● WHAT YOU NEED TO DO
What is needed is an exact copy of every line in the listing.

↓↓↓

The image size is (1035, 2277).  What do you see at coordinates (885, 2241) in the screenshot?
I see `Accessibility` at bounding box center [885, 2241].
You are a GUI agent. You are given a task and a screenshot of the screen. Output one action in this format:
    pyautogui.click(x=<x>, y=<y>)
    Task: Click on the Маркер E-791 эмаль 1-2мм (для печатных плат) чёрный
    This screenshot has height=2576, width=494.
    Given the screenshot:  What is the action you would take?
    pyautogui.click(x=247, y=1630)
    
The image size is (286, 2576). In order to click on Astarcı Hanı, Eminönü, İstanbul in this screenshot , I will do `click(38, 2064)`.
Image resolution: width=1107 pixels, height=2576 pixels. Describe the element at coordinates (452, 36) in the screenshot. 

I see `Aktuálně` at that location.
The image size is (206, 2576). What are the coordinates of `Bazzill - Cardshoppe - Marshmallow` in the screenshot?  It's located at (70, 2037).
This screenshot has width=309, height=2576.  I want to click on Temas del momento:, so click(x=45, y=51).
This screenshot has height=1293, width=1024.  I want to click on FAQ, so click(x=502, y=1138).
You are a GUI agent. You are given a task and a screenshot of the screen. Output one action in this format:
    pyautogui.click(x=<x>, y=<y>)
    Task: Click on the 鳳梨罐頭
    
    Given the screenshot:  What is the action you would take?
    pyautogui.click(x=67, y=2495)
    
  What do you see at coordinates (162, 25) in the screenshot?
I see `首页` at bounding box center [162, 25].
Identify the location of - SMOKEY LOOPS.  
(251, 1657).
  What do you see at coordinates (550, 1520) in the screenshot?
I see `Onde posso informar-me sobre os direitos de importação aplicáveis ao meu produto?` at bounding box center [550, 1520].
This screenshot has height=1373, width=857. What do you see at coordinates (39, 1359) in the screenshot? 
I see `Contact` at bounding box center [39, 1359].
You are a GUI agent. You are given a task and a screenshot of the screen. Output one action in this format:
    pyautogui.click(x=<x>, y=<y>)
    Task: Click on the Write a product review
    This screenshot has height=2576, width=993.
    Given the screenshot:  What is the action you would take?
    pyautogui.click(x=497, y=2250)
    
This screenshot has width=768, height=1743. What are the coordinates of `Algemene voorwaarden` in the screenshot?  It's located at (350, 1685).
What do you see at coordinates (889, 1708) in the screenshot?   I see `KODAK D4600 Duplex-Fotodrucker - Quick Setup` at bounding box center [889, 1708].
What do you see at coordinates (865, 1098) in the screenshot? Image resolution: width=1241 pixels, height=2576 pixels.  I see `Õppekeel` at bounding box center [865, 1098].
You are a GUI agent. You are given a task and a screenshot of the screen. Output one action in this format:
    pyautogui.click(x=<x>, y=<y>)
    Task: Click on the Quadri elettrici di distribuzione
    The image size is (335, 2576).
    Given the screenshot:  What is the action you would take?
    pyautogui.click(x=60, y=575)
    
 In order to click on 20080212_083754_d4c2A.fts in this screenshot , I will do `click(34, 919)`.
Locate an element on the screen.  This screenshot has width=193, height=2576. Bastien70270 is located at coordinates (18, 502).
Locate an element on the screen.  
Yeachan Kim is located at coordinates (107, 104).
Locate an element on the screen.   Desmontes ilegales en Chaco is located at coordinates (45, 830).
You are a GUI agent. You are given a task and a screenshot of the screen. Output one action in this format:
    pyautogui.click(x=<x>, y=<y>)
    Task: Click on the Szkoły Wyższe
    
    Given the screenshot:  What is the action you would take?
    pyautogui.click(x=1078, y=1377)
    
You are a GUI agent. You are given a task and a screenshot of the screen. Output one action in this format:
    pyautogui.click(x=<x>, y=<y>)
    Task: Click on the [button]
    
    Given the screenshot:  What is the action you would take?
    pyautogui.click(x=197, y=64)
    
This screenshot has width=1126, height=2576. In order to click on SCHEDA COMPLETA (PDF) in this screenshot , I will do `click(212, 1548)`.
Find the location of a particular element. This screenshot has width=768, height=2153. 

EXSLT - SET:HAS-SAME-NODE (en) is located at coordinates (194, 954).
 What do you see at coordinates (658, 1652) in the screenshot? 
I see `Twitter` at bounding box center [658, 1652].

↑↑↑

● WRITTEN SOLUTION
The image size is (1035, 2277).  What do you see at coordinates (885, 2241) in the screenshot?
I see `Accessibility` at bounding box center [885, 2241].
You are a GUI agent. You are given a task and a screenshot of the screen. Output one action in this format:
    pyautogui.click(x=<x>, y=<y>)
    Task: Click on the Маркер E-791 эмаль 1-2мм (для печатных плат) чёрный
    This screenshot has height=2576, width=494.
    Given the screenshot:  What is the action you would take?
    pyautogui.click(x=247, y=1630)
    
The image size is (286, 2576). In order to click on Astarcı Hanı, Eminönü, İstanbul in this screenshot , I will do `click(38, 2064)`.
Image resolution: width=1107 pixels, height=2576 pixels. Describe the element at coordinates (452, 36) in the screenshot. 

I see `Aktuálně` at that location.
The image size is (206, 2576). What are the coordinates of `Bazzill - Cardshoppe - Marshmallow` in the screenshot?  It's located at (70, 2037).
This screenshot has width=309, height=2576.  I want to click on Temas del momento:, so click(x=45, y=51).
This screenshot has height=1293, width=1024.  I want to click on FAQ, so click(x=502, y=1138).
You are a GUI agent. You are given a task and a screenshot of the screen. Output one action in this format:
    pyautogui.click(x=<x>, y=<y>)
    Task: Click on the 鳳梨罐頭
    
    Given the screenshot:  What is the action you would take?
    pyautogui.click(x=67, y=2495)
    
  What do you see at coordinates (162, 25) in the screenshot?
I see `首页` at bounding box center [162, 25].
Identify the location of - SMOKEY LOOPS.  
(251, 1657).
  What do you see at coordinates (550, 1520) in the screenshot?
I see `Onde posso informar-me sobre os direitos de importação aplicáveis ao meu produto?` at bounding box center [550, 1520].
This screenshot has height=1373, width=857. What do you see at coordinates (39, 1359) in the screenshot? 
I see `Contact` at bounding box center [39, 1359].
You are a GUI agent. You are given a task and a screenshot of the screen. Output one action in this format:
    pyautogui.click(x=<x>, y=<y>)
    Task: Click on the Write a product review
    This screenshot has height=2576, width=993.
    Given the screenshot:  What is the action you would take?
    pyautogui.click(x=497, y=2250)
    
This screenshot has width=768, height=1743. What are the coordinates of `Algemene voorwaarden` in the screenshot?  It's located at (350, 1685).
What do you see at coordinates (889, 1708) in the screenshot?   I see `KODAK D4600 Duplex-Fotodrucker - Quick Setup` at bounding box center [889, 1708].
What do you see at coordinates (865, 1098) in the screenshot? Image resolution: width=1241 pixels, height=2576 pixels.  I see `Õppekeel` at bounding box center [865, 1098].
You are a GUI agent. You are given a task and a screenshot of the screen. Output one action in this format:
    pyautogui.click(x=<x>, y=<y>)
    Task: Click on the Quadri elettrici di distribuzione
    The image size is (335, 2576).
    Given the screenshot:  What is the action you would take?
    pyautogui.click(x=60, y=575)
    
 In order to click on 20080212_083754_d4c2A.fts in this screenshot , I will do `click(34, 919)`.
Locate an element on the screen.  This screenshot has width=193, height=2576. Bastien70270 is located at coordinates (18, 502).
Locate an element on the screen.  
Yeachan Kim is located at coordinates (107, 104).
Locate an element on the screen.   Desmontes ilegales en Chaco is located at coordinates (45, 830).
You are a GUI agent. You are given a task and a screenshot of the screen. Output one action in this format:
    pyautogui.click(x=<x>, y=<y>)
    Task: Click on the Szkoły Wyższe
    
    Given the screenshot:  What is the action you would take?
    pyautogui.click(x=1078, y=1377)
    
You are a GUI agent. You are given a task and a screenshot of the screen. Output one action in this format:
    pyautogui.click(x=<x>, y=<y>)
    Task: Click on the [button]
    
    Given the screenshot:  What is the action you would take?
    pyautogui.click(x=197, y=64)
    
This screenshot has width=1126, height=2576. In order to click on SCHEDA COMPLETA (PDF) in this screenshot , I will do `click(212, 1548)`.
Find the location of a particular element. This screenshot has width=768, height=2153. 

EXSLT - SET:HAS-SAME-NODE (en) is located at coordinates (194, 954).
 What do you see at coordinates (658, 1652) in the screenshot? 
I see `Twitter` at bounding box center [658, 1652].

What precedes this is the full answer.